I think it is safe to say that most systems store far more data than is necessary. I would also assert that in high growth environments that the inability to effectively scale will inhibit growth. So the question to ask ambitious business units and product teams is this: Are you comfortable that your ability to grow your business is inhibited by the large amounts of data sitting around that you never use and will probably never need?

I would think that given the choice, businesses would not want IT systems inhibiting their growth, and even less so if those systems are providing something that they don’t need or use. So the basic principle is pretty straightforward, but how do you go about changing behaviours? Go and analyse the lifecycle of every piece of data and try and determine how we should store it, in what format and for how long? I think that this may be a futile exercise similar in magnitude and success to the ‘Enterprise Data Model Project’. Not only don’t we really know how to go about doing it, but the answers to the questions will often be the same, as the cognitive dissonance will remain, and data will land up in the same place it has always been.

Recently I was discussing with someone the success that colleagues of mine had building a retail web site that only touched the SQL database when an order was placed and all application state, such as the current basket, was stored elsewhere such as distributed in-memory cache. Things such as baskets would normally be considered useful data that should be in the SQL database for analysis reasons, after all, how can you determine conversion rates (crucial in ecommerce) without basket vs order information? The answer, in this case, partially lay with the use of Google analytics, where the project had some really smart and highly skilled people that know how to make it work. Google analytics performs a very specific service, storing and processing data that serves a particular purpose. Ten years ago we would have collected this data in our own website, stored it in our own database and spent a fortune trying to write reports and make sense of it. Now we simply put some JavaScript in the web pages, pay a nominal fee and let someone else provide the storage, processing, front end, training, support, and documentation for, in the case of web retail, a huge chunk of the data ‘needed’ by the system.

Is Google Analytics NoSQL? In a sense that data previously destined for a SQL database is no longer being stored in SQL, yes but, in the sense of the NoSQL movement, it is not a piece of software that needs to be mastered and installed on a bunch of servers. Google Analytics is, from an architectural perspective, a data service – you give it some data and it does a whole lot of things with it, at the very lest allowing for storage and processing of the data.

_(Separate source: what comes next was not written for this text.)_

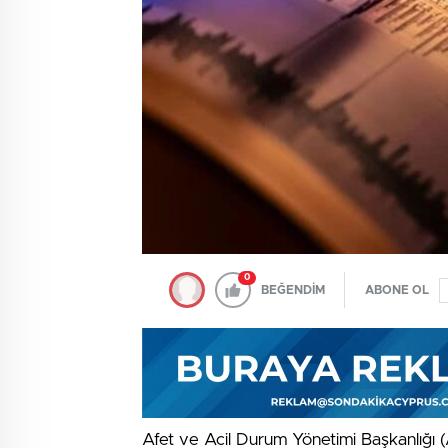
0
BEĞENDİM
ABONE OL
Afet ve Acil Durum Yönetimi Başkanlığı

I think that over time we will see the emergence of more specialised data services for storage and, perhaps more important, processing of distinct chunks of data. We already have data services in cloud computing platforms – Azure Storage, Amazon Simple Storage and so on, but these are more generic storage services, without offering (much) processing, rather than specialised services that provide specific functionality to a particular shape of data. I can imagine data services where you would unload a whole list of your system requirements. The Holy Grail is authentication and authorisation, but there are others that may be more niche and less contentious. You could offload product catalogues onto specific services that handle searching for you. How about content management services that can take all the supporting infrastructure and front-ends away? After all, your content is usually in cache anyway so occasional refreshes off a distant server shouldn’t be that much of a problem.

Even those examples are generic, how about something that is even more specific? I’m currently developing an appreciation (the hard way) for the complexities in the mapping and geo-aware data world and can picture a few data services in that domain. I can imagine a data service that stored routes, only. I think there are a few mobile applications that could make use of that – like cloud-based bookmarks, but with complex geographic structures. And if that became a standard that could be shared among applications, the richness of photos, video, searching, directions, bookings and meeting friends could change dramatically. Opportunities arise, functionality increases and customers are happier because we chose to farm out (apparently) crucial data to a service that is better at working with it.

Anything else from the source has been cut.